Of course, there’s no reason it has to be this way. Like all cultural constructs, the notion that prolific writing determines our social worth has only as much power over us as we allow it to have. No stone tablet has been handed down from above commanding “Thou shalt not fail to update thy blog.” We can shift our mindset to change our stories back into the playful hobby that they originally were, once upon a time.

Last weekend I moved two hostas that I had planted in my front garden almost a decade ago. They were a gift from a neighbor who found that she had extras while she was doing her spring planting. Because I already had a few hostas of a different variety, I assumed that the new ones would be about the same size. Unfortunately, that proved not to be the case, as often happens with assumptions.

For the first few years, I admired the big glossy leaves of the new hostas, which were noticeably larger than the leaves of the other variety. After a while they grew together to form a big clump, and I thought that was okay because the older hostas also had grown close to each other. My husband mentioned that he liked the big ones. They looked very impressive, robust and healthy.

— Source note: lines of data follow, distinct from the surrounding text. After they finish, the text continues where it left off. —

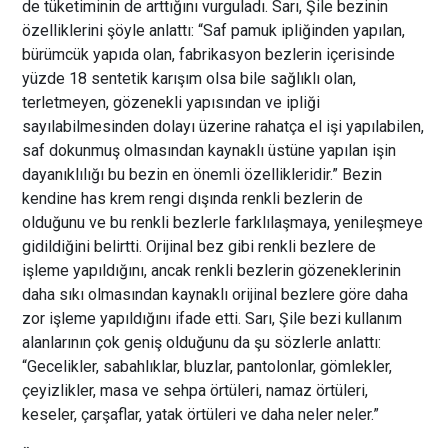
de tüketiminin de arttığını vurguladı. Sarı, Şile bezinin
özelliklerini şöyle anlattı: “Saf pamuk ipliğinden yapılan,
bürümcük yapıda olan, fabrikasyon bezlerin içerisinde
yüzde 18 sentetik karışım olsa bile sağlıklı olan,
terletmeyen, gözenekli yapısından ve ipliği
sayılabilmesinden dolayı üzerine rahatça el işi yapılabilen,
saf dokunmuş olmasından kaynaklı üstüne yapılan işin
dayanıklılığı bu bezin en önemli özellikleridir.” Bezin
kendine has krem rengi dışında renkli bezlerin de
olduğunu ve bu renkli bezlerle farklılaşmaya, yenileşmeye
gidildiğini belirtti. Orijinal bez gibi renkli bezlere de
işleme yapıldığını, ancak renkli bezlerin gözeneklerinin
daha sıkı olmasından kaynaklı orijinal bezlere göre daha
zor işleme yapıldığını ifade etti. Sarı, Şile bezi kullanım
alanlarının çok geniş olduğunu da şu sözlerle anlattı:
“Gecelikler, sabahlıklar, bluzlar, pantolonlar, gömlekler,
çeyizlikler, masa ve sehpa örtüleri, namaz örtüleri,
keseler, çarşaflar, yatak örtüleri ve daha neler neler.”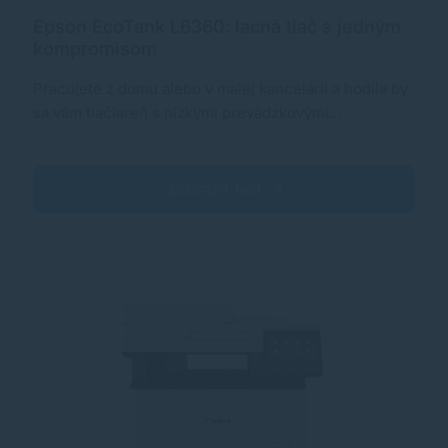
Epson EcoTank L6360: lacná tlač s jedným
kompromisom
Pracujete z domu alebo v malej kancelárii a hodila by
sa vám tlačiareň s nízkymi prevádzkovými…
Zobraziť test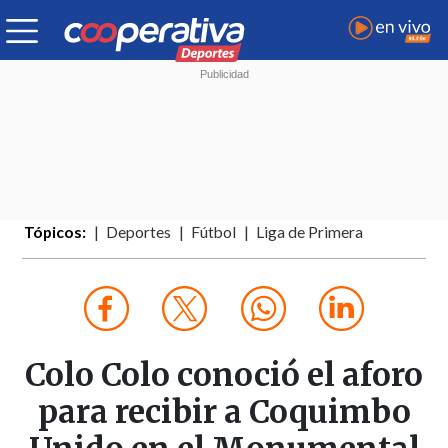
Tópicos:
Deportes
Fútbol
Liga de Primera
Colo Colo conoció el aforo
para recibir a Coquimbo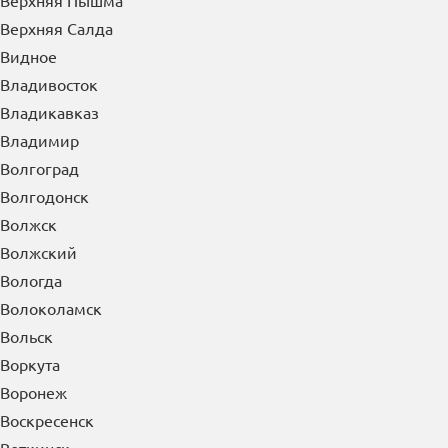
Верхняя Пышма
Верхняя Салда
Видное
Владивосток
Владикавказ
Владимир
Волгоград
Волгодонск
Волжск
Волжский
Вологда
Волоколамск
Вольск
Воркута
Воронеж
Воскресенск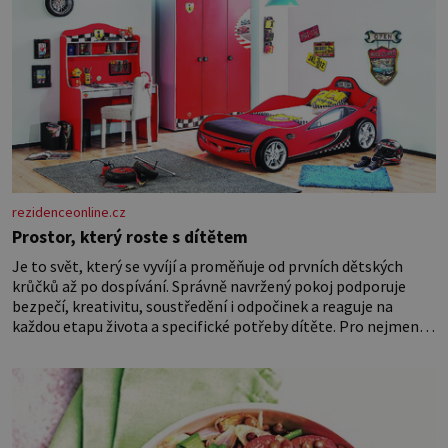
rezidenceonline.cz
Prostor, který roste s dítětem
Je to svět, který se vyvíjí a proměňuje od prvních dětských
krůčků až po dospívání. Správně navržený pokoj podporuje
bezpečí, kreativitu, soustředění i odpočinek a reaguje na
každou etapu života a specifické potřeby dítěte. Pro nejmenší
je klíčová jednoduchost, měkkost a bezpečí, proto by pokoj
miminka měl působit především klidně a útulně. Předškolní
věk je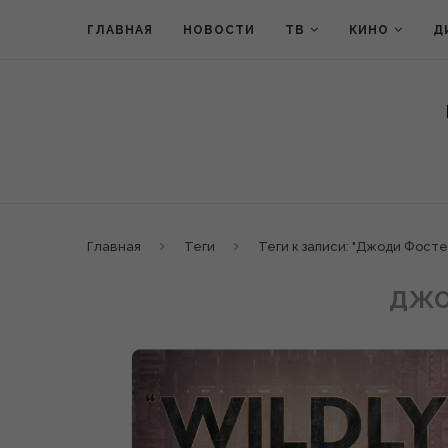
ГЛАВНАЯ
НОВОСТИ
ТВ
КИНО
Д
Главная
Теги
Теги к записи: "Джоди Фосте
ДЖО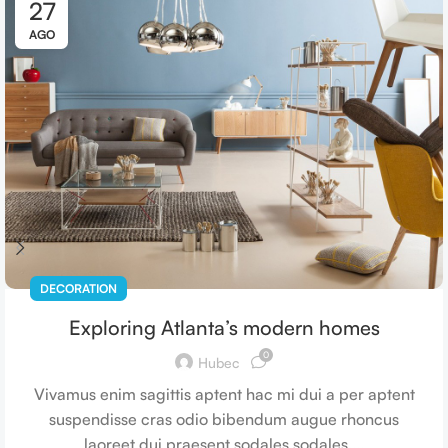
27
AGO
DECORATION
Exploring Atlanta’s modern homes
0
Hubec
Vivamus enim sagittis aptent hac mi dui a per aptent
suspendisse cras odio bibendum augue rhoncus
laoreet dui praesent sodales sodales....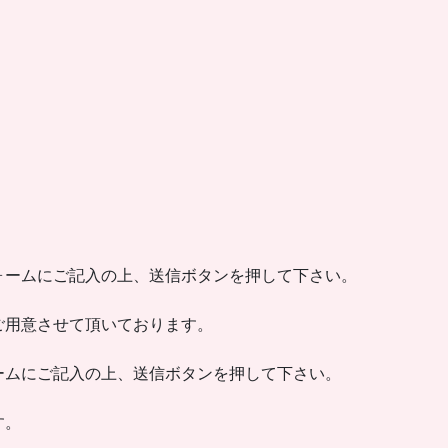
ォームにご記入の上、送信ボタンを押して下さい。
ご用意させて頂いております。
ームにご記入の上、送信ボタンを押して下さい。
す。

But they just kept on growing. I realized that I had a problem when they started overgrowing the front walkway. Because hostas are round plants with leaves growing out from the center, they can’t be trimmed along one side without ending up lopsided; so cutting them back was out of the question. Last summer their leaves stretched halfway across the concrete next to my porch steps. Visitors and pizza delivery people had to tread carefully to avoid stepping on them. Now that they had become so enormous, I was left with an embarrassing display of gardening foolishness in full view of all the neighbors. There was no doubt those hostas would have to be moved farther back in the garden to give them more room to grow.

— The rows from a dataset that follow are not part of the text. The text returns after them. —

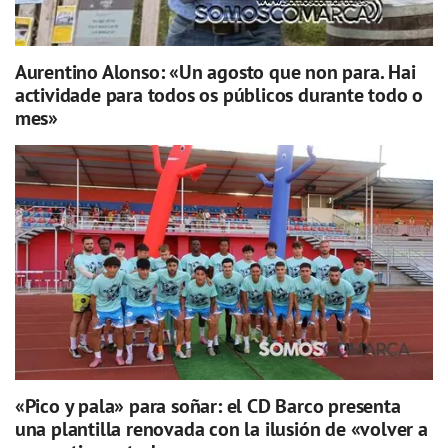
Aurentino Alonso: «Un agosto que non para. Hai
actividade para todos os públicos durante todo o
mes»
«Pico y pala» para soñar: el CD Barco presenta
una plantilla renovada con la ilusión de «volver a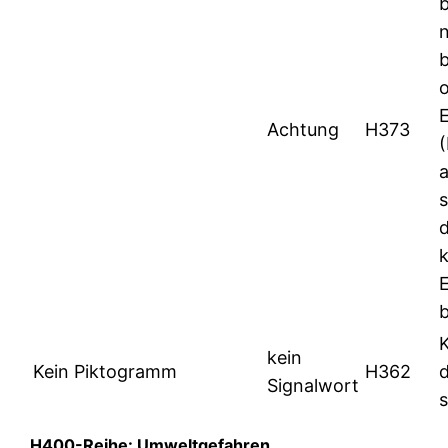
Achtung
H373
s
b
kein
Kein Piktogramm
H362
Signalwort
H400-Reihe: Umweltgefahren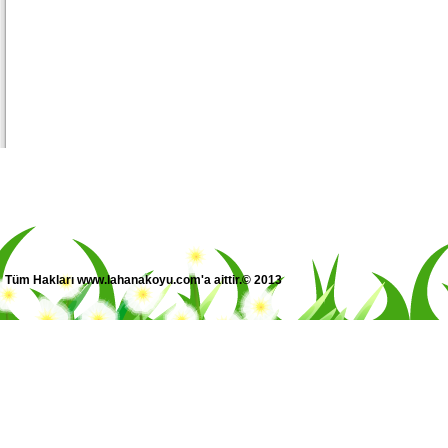
Tüm Hakları www.lahanakoyu.com'a aittir.© 2013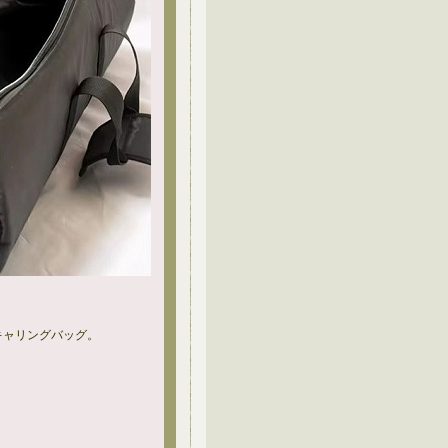
キャリングバッグ。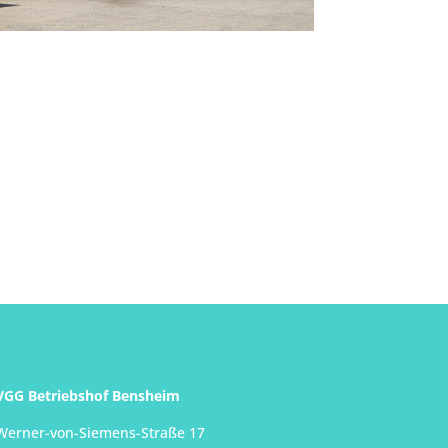
VGG Betriebshof Bensheim
Werner-von-Siemens-Straße 17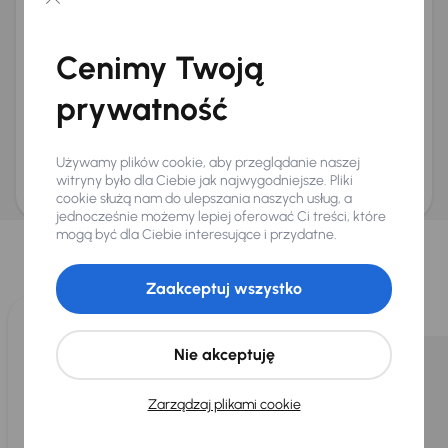
Chcę otrzymywać informacje o ofertach rabatowych
Na e-mail
(opcjonalnie)
Cenimy Twoją
Na numer telefonu
(opcjonalnie)
prywatność
Wyślij zapytanie
Zwracamy uwagę, że umówienie spotkania nie jest równoznaczne z rezerwacją
ani zagwarantowaną dostępnością pojazdu. AURES Holdings a.s., z siedzibą
Używamy plików cookie, aby przeglądanie naszej
Dopraváků 874/15, Čimice, 184 00 Praga 8, będzie przechowywać i przetwarzać
Twoje dane osobowe zgodnie z zasadami ochrony i przetwarzania
danych
witryny było dla Ciebie jak najwygodniejsze. Pliki
osobowych
.
cookie służą nam do ulepszania naszych usług, a
jednocześnie możemy lepiej oferować Ci treści, które
Wybraliśmy dla Ciebie
mogą być dla Ciebie interesujące i przydatne.
Wybieramy dla Ciebie
najlepsze pojazdy
z naszej oferty. Kupimy
dla Ciebie
do 400 pojazdów
każdego dnia.
Zaakceptuj wszystko
Nie akceptuję
Zarządzaj plikami cookie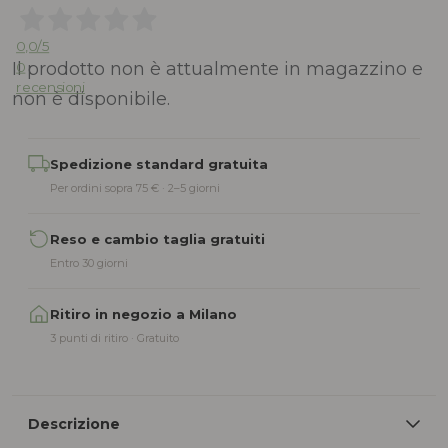
0,0
/5
Il prodotto non è attualmente in magazzino e
0
recensioni
non è disponibile.
Alternative:
Spedizione standard gratuita
Per ordini sopra 75 € · 2–5 giorni
Reso e cambio taglia gratuiti
Entro 30 giorni
Ritiro in negozio a Milano
3 punti di ritiro · Gratuito
Descrizione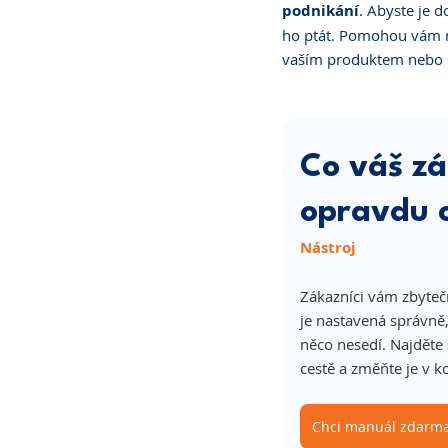
podnikání
. Abyste je d
ho ptát. Pomohou vám na
vaším produktem nebo 
Co váš zá
opravdu 
Nástroj
Zákazníci vám zbytečn
je nastavená správně,
něco nesedí. Najděte 
cestě a změňte je v 
Chci manuál zdarm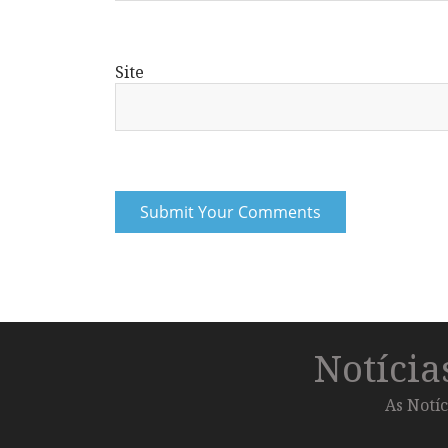
Site
Notíci
As Notíc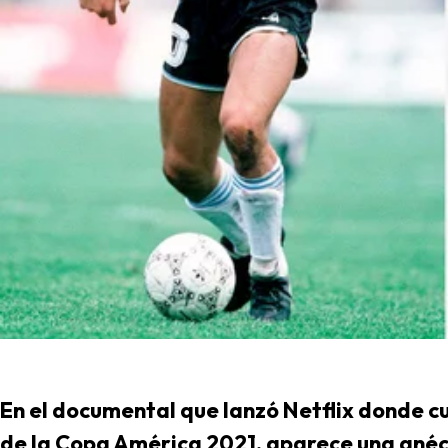
En el documental que lanzó Netflix donde cu
de la Copa América 2021, aparece una anéc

I wasn’t looking forward to that chore, though, and I kept finding reasons to put it off. The heat of the summer wouldn’t be a good time to move plants; and once we got into the cooler autumn weather, there was always something going on that made a convenient excuse. Then it was winter and they dropped their leaves, allowing me to ignore them until the spring. I finally got around to moving them last weekend.

Relying on assumptions when we don’t have enough facts is, of course, human nature. It served our ancestors well for most of our history, when people often had to make immediate decisions on which their lives depended. Was it a hungry wolf in those rustling bushes, or was it a deer? Did that group of men from another tribe, coming into view over the hill, have plans to attack the village? Making snap judgments was a very useful survival skill in those days.

Now we have easy access to information, and most of us aren’t likely to find predators (human or otherwise) lurking near our homes when we step outside. Still, both our decision-making processes and the structure of our society took shape when life was much more precarious. We make assumptions all the time, just as our ancestors did; and when they are challenged, our first reaction is fear. We’re afraid of what might happen if we let ourselves get distracted thinking about other possibilities, only to find out that there really was a wolf in the bushes after all.

So when we’re told about a group of people who need more room to grow in our collective cultural garden, we don’t want to hear it. We react with denial: those big leaves can’t be taking up that much space, can they? Maybe we step on them sometimes, but hey, there’s got to be some way to shove them back where they belong and make sure they stay there. After all, they weren’t so much in the way before. And just think of the nuisance it would be to dig new holes!

Then after a while, our society grudgingly decides it’s time to stop putting off the chore, just as I did with my hostas last weekend. Even though I’d been dreading it and making excuses for the better part of a year, it wasn’t really that hard after all.